The input Block Start

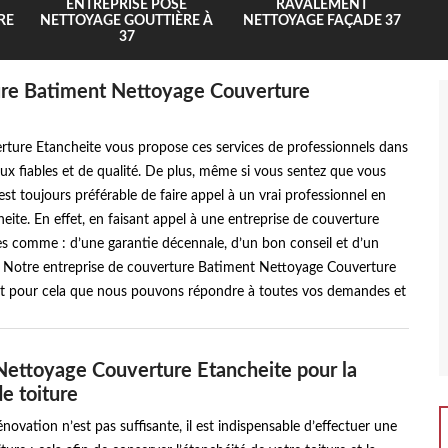
ENTREPRISE POSE
RAVALEMENT
RE
NETTOYAGE GOUTTIÈRE À
NETTOYAGE FAÇADE 37
37
iture Batiment Nettoyage Couverture
ture Etancheite vous propose ces services de professionnels dans
vaux fiables et de qualité. De plus, même si vous sentez que vous
st toujours préférable de faire appel à un vrai professionnel en
e. En effet, en faisant appel à une entreprise de couverture
es comme : d’une garantie décennale, d’un bon conseil et d’un
 Notre entreprise de couverture Batiment Nettoyage Couverture
’est pour cela que nous pouvons répondre à toutes vos demandes et
ettoyage Couverture Etancheite pour la
de toiture
énovation n’est pas suffisante, il est indispensable d’effectuer une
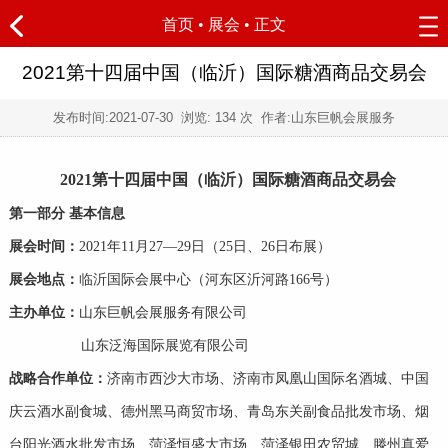
首页
•
展会
• 正文
2021第十四届中国（临沂）国际糖酒商品交易会
发布时间:
2021-07-30
浏览:
134 次 作者:山东巨帆会展服务
2021第十四届中国（临沂）国际糖酒商品交易会
第一部分 基本信息
展会时间：
2021年11月27—29日（25日、26日布展）
展会地点：
临沂国际会展中心（河东区沂河路166号）
主办单位：
山东巨帆会展服务有限公司
山东泛海国际展览有限公司
战略合作
单位：
济南市西沙大市场、济南市凤凰山国际名酒城、中国
庆云酒水副食城、德州黑马商贸市场、青岛东关副食品批发市场、烟
台阳光酒水批发市场、菏泽恒盛大市场、菏泽银田农贸城、滕州真爱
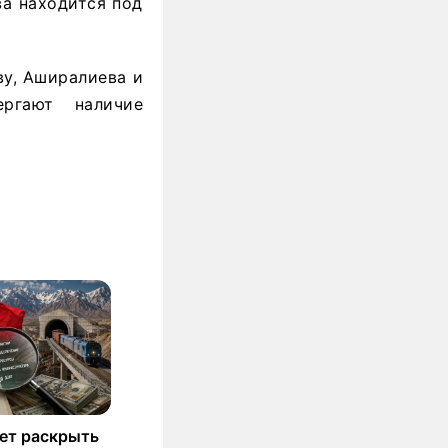
ва находится под
ву, Аширалиева и
ергают наличие
ет раскрыть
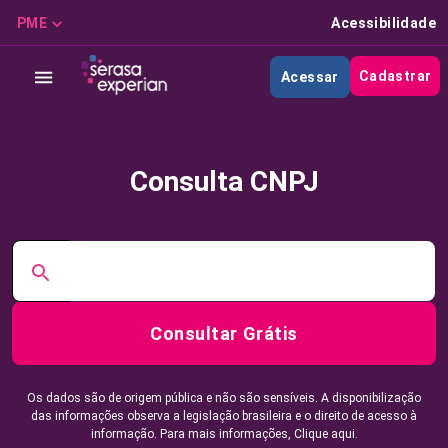
PME
Acessibilidade
Cadastrar
Acessar
Consulta CNPJ
Consultar Grátis
Os dados são de origem pública e não são sensíveis. A disponibilização
das informações observa a legislação brasileira e o direito de acesso à
informação. Para mais informações,
Clique aqui.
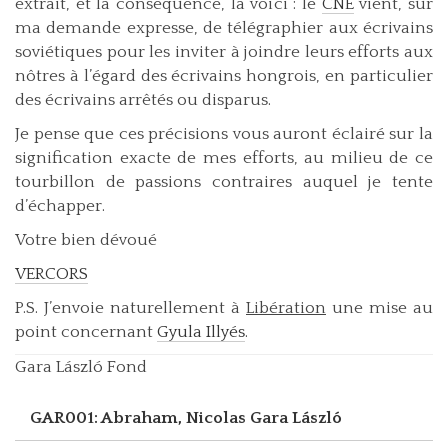
extrait, et la conséquence, la voici : le
CNE
vient, sur
ma demande expresse, de télégraphier aux écrivains
soviétiques pour les inviter à joindre leurs efforts aux
nôtres à l’égard des écrivains hongrois, en particulier
des écrivains arrêtés ou disparus.
Je pense que ces précisions vous auront éclairé sur la
signification exacte de mes efforts, au milieu de ce
tourbillon de passions contraires auquel je tente
d’échapper.
Votre bien dévoué
VERCORS
P.S. J’envoie naturellement à
Libération
une mise au
point concernant
Gyula Illyés
.
Gara László Fond
GAR001: Abraham, Nicolas
Gara László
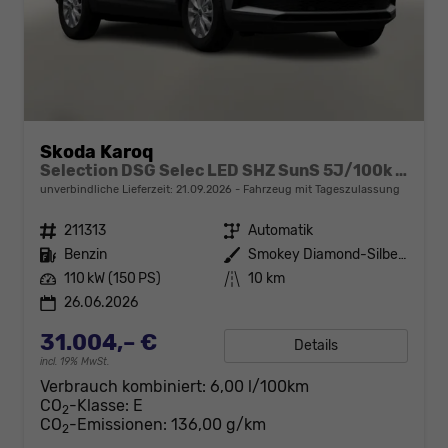
Skoda Karoq
Selection DSG Selec LED SHZ SunS 5J/100k Temp VirtC
unverbindliche Lieferzeit:
21.09.2026
Fahrzeug mit Tageszulassung
Fahrzeugnr.
211313
Getriebe
Automatik
Kraftstoff
Benzin
Außenfarbe
Smokey Diamond-Silber Metallic
Leistung
110 kW (150 PS)
Kilometerstand
10 km
26.06.2026
31.004,– €
Details
incl. 19% MwSt.
Verbrauch kombiniert:
6,00 l/100km
CO
-Klasse:
E
2
CO
-Emissionen:
136,00 g/km
2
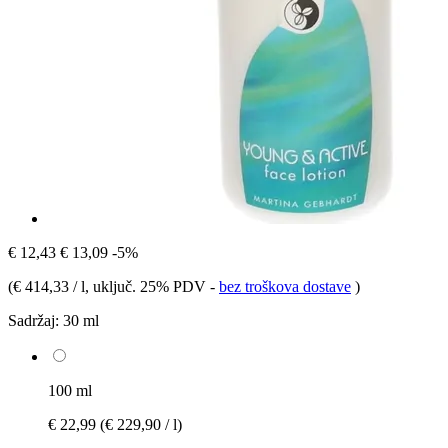
€ 12,43
€ 13,09
-5%
(
€ 414,33 / l
, uključ. 25% PDV
-
bez troškova dostave
)
Sadržaj:
30 ml
100 ml
€ 22,99
(€ 229,90 / l)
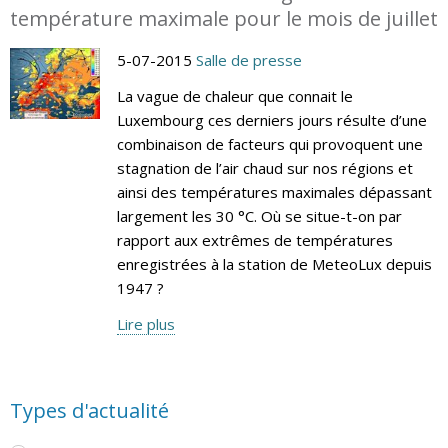
température maximale pour le mois de juillet
5-07-2015
Salle de presse
La vague de chaleur que connait le
Luxembourg ces derniers jours résulte d’une
combinaison de facteurs qui provoquent une
stagnation de l’air chaud sur nos régions et
ainsi des températures maximales dépassant
largement les 30 °C. Où se situe-t-on par
rapport aux extrêmes de températures
enregistrées à la station de MeteoLux depuis
1947 ?
Lire plus
Types d'actualité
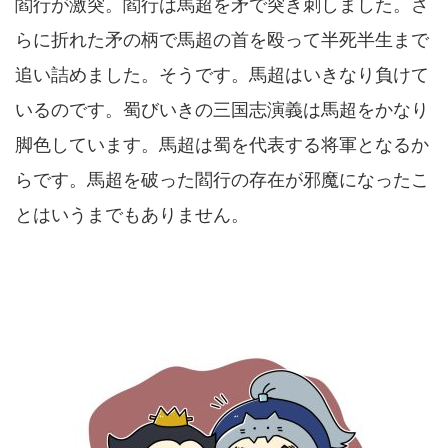
閻行が激突。閻行は馬超を矛で突き刺しました。さ
らに折れた矛の柄で馬超の首を殴って半死半生まで
追い詰めました。そうです。馬超はいきなり負けて
いるのです。蜀びいきの三国志演義は馬超をかなり
脚色しています。馬超は蜀を代表する将軍となるか
らです。馬超を破った閻行の存在が邪魔になったこ
とはいうまでもありません。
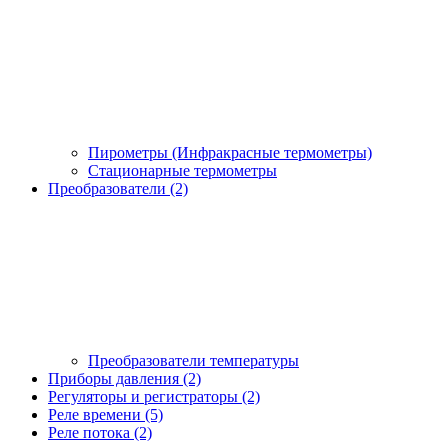
Пирометры (Инфракрасные термометры)
Стационарные термометры
Преобразователи (2)
Преобразователи температуры
Приборы давления (2)
Регуляторы и регистраторы (2)
Реле времени (5)
Реле потока (2)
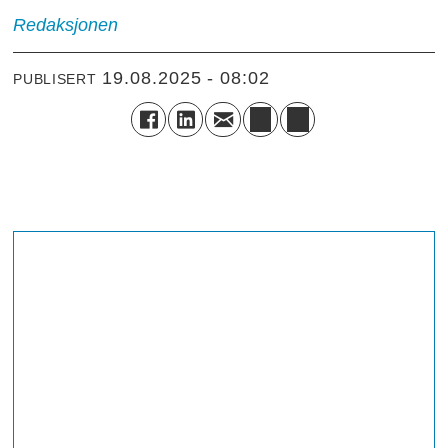
Redaksjonen
19.08.2025 - 08:02
PUBLISERT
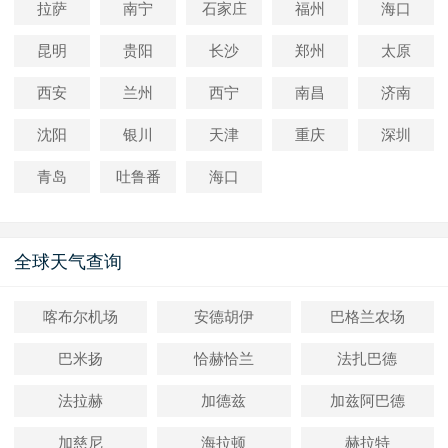
拉萨
南宁
石家庄
福州
海口
昆明
贵阳
长沙
郑州
太原
西安
兰州
西宁
南昌
济南
沈阳
银川
天津
重庆
深圳
青岛
吐鲁番
海口
全球天气查询
喀布尔机场
安德胡伊
巴格兰农场
巴米扬
恰赫恰兰
法扎巴德
法拉赫
加德兹
加兹阿巴德
加慈尼
海拉顿
赫拉特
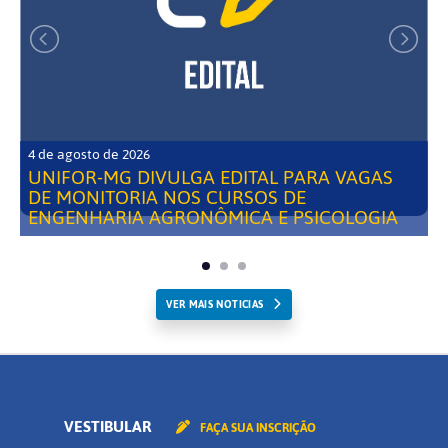
4 de agosto de 2026
UNIFOR-MG DIVULGA EDITAL PARA VAGAS
DE MONITORIA NOS CURSOS DE
ENGENHARIA AGRONÔMICA E PSICOLOGIA
VER MAIS NOTICIAS
VESTIBULAR
FAÇA SUA INSCRIÇÃO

The input Block End

= What you should do =
Without including any picture, retype the entries exactly.

= Solution for this problem =
ENTREPRISE POSE
RAVALEMENT
RE
NETTOYAGE GOUTTIÈRE À
NETTOYAGE FAÇADE 37
37
iture Batiment Nettoyage Couverture
ture Etancheite vous propose ces services de professionnels dans
vaux fiables et de qualité. De plus, même si vous sentez que vous
st toujours préférable de faire appel à un vrai professionnel en
e. En effet, en faisant appel à une entreprise de couverture
es comme : d’une garantie décennale, d’un bon conseil et d’un
 Notre entreprise de couverture Batiment Nettoyage Couverture
’est pour cela que nous pouvons répondre à toutes vos demandes et
ettoyage Couverture Etancheite pour la
de toiture
énovation n’est pas suffisante, il est indispensable d’effectuer une
首页
•
展会
• 正文
2021第十四届中国（临沂）国际糖酒商品交易会
发布时间:
2021-07-30
浏览:
134 次 作者:山东巨帆会展服务
2021第十四届中国（临沂）国际糖酒商品交易会
第一部分 基本信息
展会时间：
2021年11月27—29日（25日、26日布展）
展会地点：
临沂国际会展中心（河东区沂河路166号）
主办单位：
山东巨帆会展服务有限公司
山东泛海国际展览有限公司
战略合作
单位：
济南市西沙大市场、济南市凤凰山国际名酒城、中国
庆云酒水副食城、德州黑马商贸市场、青岛东关副食品批发市场、烟
台阳光酒水批发市场、菏泽恒盛大市场、菏泽银田农贸城、滕州真爱
ва находится под
ву, Аширалиева и
ергают наличие
ет раскрыть
PME
Acessibilidade
Cadastrar
Acessar
Consulta CNPJ
Consultar Grátis
Os dados são de origem pública e não são sensíveis. A disponibilização
das informações observa a legislação brasileira e o direito de acesso à
informação. Para mais informações,
Clique aqui.
extrait, et la conséquence, la voici : le
CNE
vient, sur
ma demande expresse, de télégraphier aux écrivains
soviétiques pour les inviter à joindre leurs efforts aux
nôtres à l’égard des écrivains hongrois, en particulier
des écrivains arrêtés ou disparus.
Je pense que ces précisions vous auront éclairé sur la
signification exacte de mes efforts, au milieu de ce
tourbillon de passions contraires auquel je tente
d’échapper.
Votre bien dévoué
VERCORS
P.S. J’envoie naturellement à
Libération
une mise au
point concernant
Gyula Illyés
.
Gara László Fond
GAR001: Abraham, Nicolas
Gara László
Skoda Karoq
Selection DSG Selec LED SHZ SunS 5J/100k Temp VirtC
unverbindliche Lieferzeit:
21.09.2026
Fahrzeug mit Tageszulassung
Fahrzeugnr.
211313
Getriebe
Automatik
Kraftstoff
Benzin
Außenfarbe
Smokey Diamond-Silber Metallic
Leistung
110 kW (150 PS)
Kilometerstand
10 km
26.06.2026
31.004,– €
Details
incl. 19% MwSt.
Verbrauch kombiniert:
6,00 l/100km
CO
-Klasse:
E
2
CO
-Emissionen:
136,00 g/km
2
€ 12,43
€ 13,09
-5%
(
€ 414,33 / l
, uključ. 25% PDV
-
bez troškova dostave
)
Sadržaj:
30 ml
100 ml
€ 22,99
(€ 229,90 / l)
température maximale pour le mois de juillet
5-07-2015
Salle de presse
La vague de chaleur que connait le
Luxembourg ces derniers jours résulte d’une
combinaison de facteurs qui provoquent une
stagnation de l’air chaud sur nos régions et
ainsi des températures maximales dépassant
largement les 30 °C. Où se situe-t-on par
rapport aux extrêmes de températures
enregistrées à la station de MeteoLux depuis
1947 ?
Lire plus
Types d'actualité
閻行が激突。閻行は馬超を矛で突き刺しました。さ
らに折れた矛の柄で馬超の首を殴って半死半生まで
追い詰めました。そうです。馬超はいきなり負けて
いるのです。蜀びいきの三国志演義は馬超をかなり
脚色しています。馬超は蜀を代表する将軍となるか
らです。馬超を破った閻行の存在が邪魔になったこ
とはいうまでもありません。
Пирометры (Инфракрасные термометры)
Стационарные термометры
Преобразователи (2)
Преобразователи температуры
Приборы давления (2)
Регуляторы и регистраторы (2)
Реле времени (5)
Реле потока (2)
Redaksjonen
19.08.2025 - 08:02
PUBLISERT
拉萨
南宁
石家庄
福州
海口
昆明
贵阳
长沙
郑州
太原
西安
兰州
西宁
南昌
济南
沈阳
银川
天津
重庆
深圳
青岛
吐鲁番
海口
全球天气查询
喀布尔机场
安德胡伊
巴格兰农场
巴米扬
恰赫恰兰
法扎巴德
法拉赫
加德兹
加兹阿巴德
加慈尼
海拉顿
赫拉特
4 de agosto de 2026
UNIFOR-MG DIVULGA EDITAL PARA VAGAS
DE MONITORIA NOS CURSOS DE
ENGENHARIA AGRONÔMICA E PSICOLOGIA
VER MAIS NOTICIAS
VESTIBULAR
FAÇA SUA INSCRIÇÃO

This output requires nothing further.